Task requirements:
Take the entries below and retype them word for word, excluding the images.

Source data
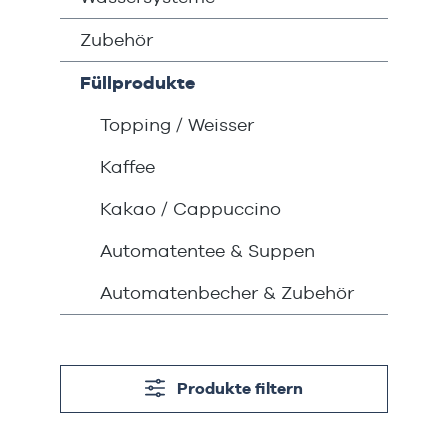
Zubehör
Füllprodukte
Topping / Weisser
Kaffee
Kakao / Cappuccino
Automatentee & Suppen
Automatenbecher & Zubehör
Produkte filtern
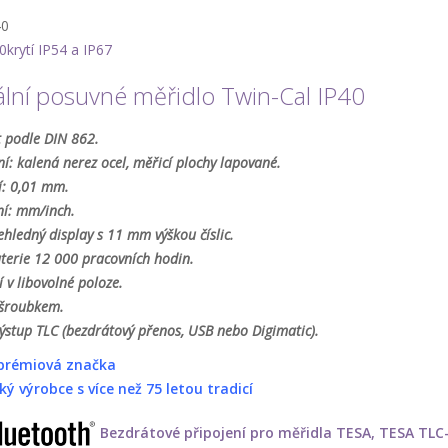
40
40
krytí IP54 a IP67
tální posuvné měřidlo Twin-Cal IP40
 podle DIN 862.
í: kalená nerez ocel, měřicí plochy lapované.
í: 0,01 mm.
ní: mm/inch.
ehledný display s 11 mm výškou číslic.
terie 12 000 pracovních hodin.
 v libovolné poloze.
 šroubkem.
ýstup TLC (bezdrátový přenos, USB nebo Digimatic).
 prémiová značka
ký výrobce s více než 75 letou tradicí
Bezdrátové připojení pro měřidla TESA, TESA TL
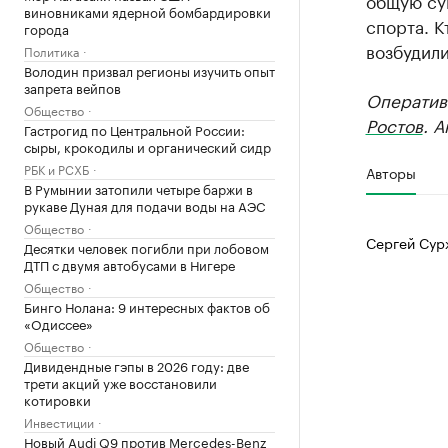
общую су
виновниками ядерной бомбардировки
спорта. К
города
возбудили
Политика
Володин призвал регионы изучить опыт
запрета вейпов
Оператив
Общество
Ростов
. 
Гастрогид по Центральной России:
сыры, крокодилы и органический сидр
РБК и РСХБ
Авторы
В Румынии затопили четыре баржи в
рукаве Дуная для подачи воды на АЭС
Общество
Сергей Сур
Десятки человек погибли при лобовом
ДТП с двумя автобусами в Нигере
Общество
Бинго Нолана: 9 интересных фактов об
«Одиссее»
Общество
Дивидендные гэпы в 2026 году: две
трети акций уже восстановили
котировки
Инвестиции
Новый Audi Q9 против Mercedes-Benz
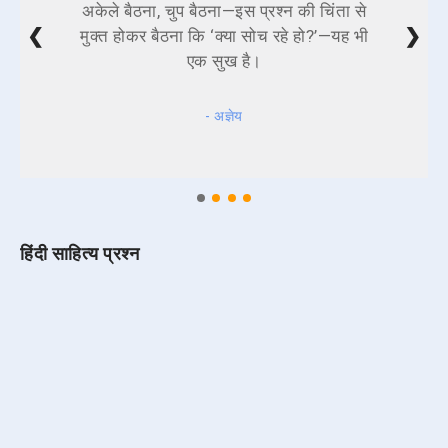
अकेले बैठना, चुप बैठना—इस प्रश्न की चिंता से
❮
❯
मुक्त होकर बैठना कि ‘क्या सोच रहे हो?’—यह भी
एक सुख है।
- अज्ञेय
हिंदी साहित्य प्रश्न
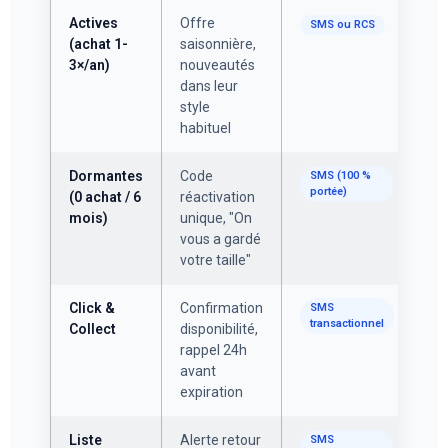
Actives
Offre
SMS ou RCS
(achat 1-
saisonnière,
3×/an)
nouveautés
dans leur
style
habituel
Dormantes
Code
SMS (100 %
portée)
(0 achat / 6
réactivation
mois)
unique, "On
vous a gardé
votre taille"
Click &
Confirmation
SMS
transactionnel
Collect
disponibilité,
rappel 24h
avant
expiration
Liste
Alerte retour
SMS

Answer to this exercise:
Zubehör
Füllprodukte
Topping / Weisser
Kaffee
Kakao / Cappuccino
Automatentee & Suppen
Automatenbecher & Zubehör
Produkte filtern
40
40
krytí IP54 a IP67
tální posuvné měřidlo Twin-Cal IP40
 podle DIN 862.
í: kalená nerez ocel, měřicí plochy lapované.
í: 0,01 mm.
ní: mm/inch.
ehledný display s 11 mm výškou číslic.
terie 12 000 pracovních hodin.
 v libovolné poloze.
 šroubkem.
ýstup TLC (bezdrátový přenos, USB nebo Digimatic).
 prémiová značka
ký výrobce s více než 75 letou tradicí
Bezdrátové připojení pro měřidla TESA, TESA TL
общую су
виновниками ядерной бомбардировки
спорта. К
города
возбудили
Политика
Володин призвал регионы изучить опыт
запрета вейпов
Оператив
Общество
Ростов
. 
Гастрогид по Центральной России:
сыры, крокодилы и органический сидр
РБК и РСХБ
Авторы
В Румынии затопили четыре баржи в
рукаве Дуная для подачи воды на АЭС
Общество
Сергей Сур
Десятки человек погибли при лобовом
ДТП с двумя автобусами в Нигере
Общество
Бинго Нолана: 9 интересных фактов об
«Одиссее»
Общество
Дивидендные гэпы в 2026 году: две
трети акций уже восстановили
котировки
Инвестиции
Новый Audi Q9 против Mercedes-Benz
अकेले बैठना, चुप बैठना—इस प्रश्न की चिंता से
❮
❯
मुक्त होकर बैठना कि ‘क्या सोच रहे हो?’—यह भी
एक सुख है।
- अज्ञेय
हिंदी साहित्य प्रश्न
Actives
Offre
SMS ou RCS
(achat 1-
saisonnière,
3×/an)
nouveautés
dans leur
style
habituel
Dormantes
Code
SMS (100 %
portée)
(0 achat / 6
réactivation
mois)
unique, "On
vous a gardé
votre taille"
Click &
Confirmation
SMS
transactionnel
Collect
disponibilité,
rappel 24h
avant
expiration
Liste
Alerte retour
SMS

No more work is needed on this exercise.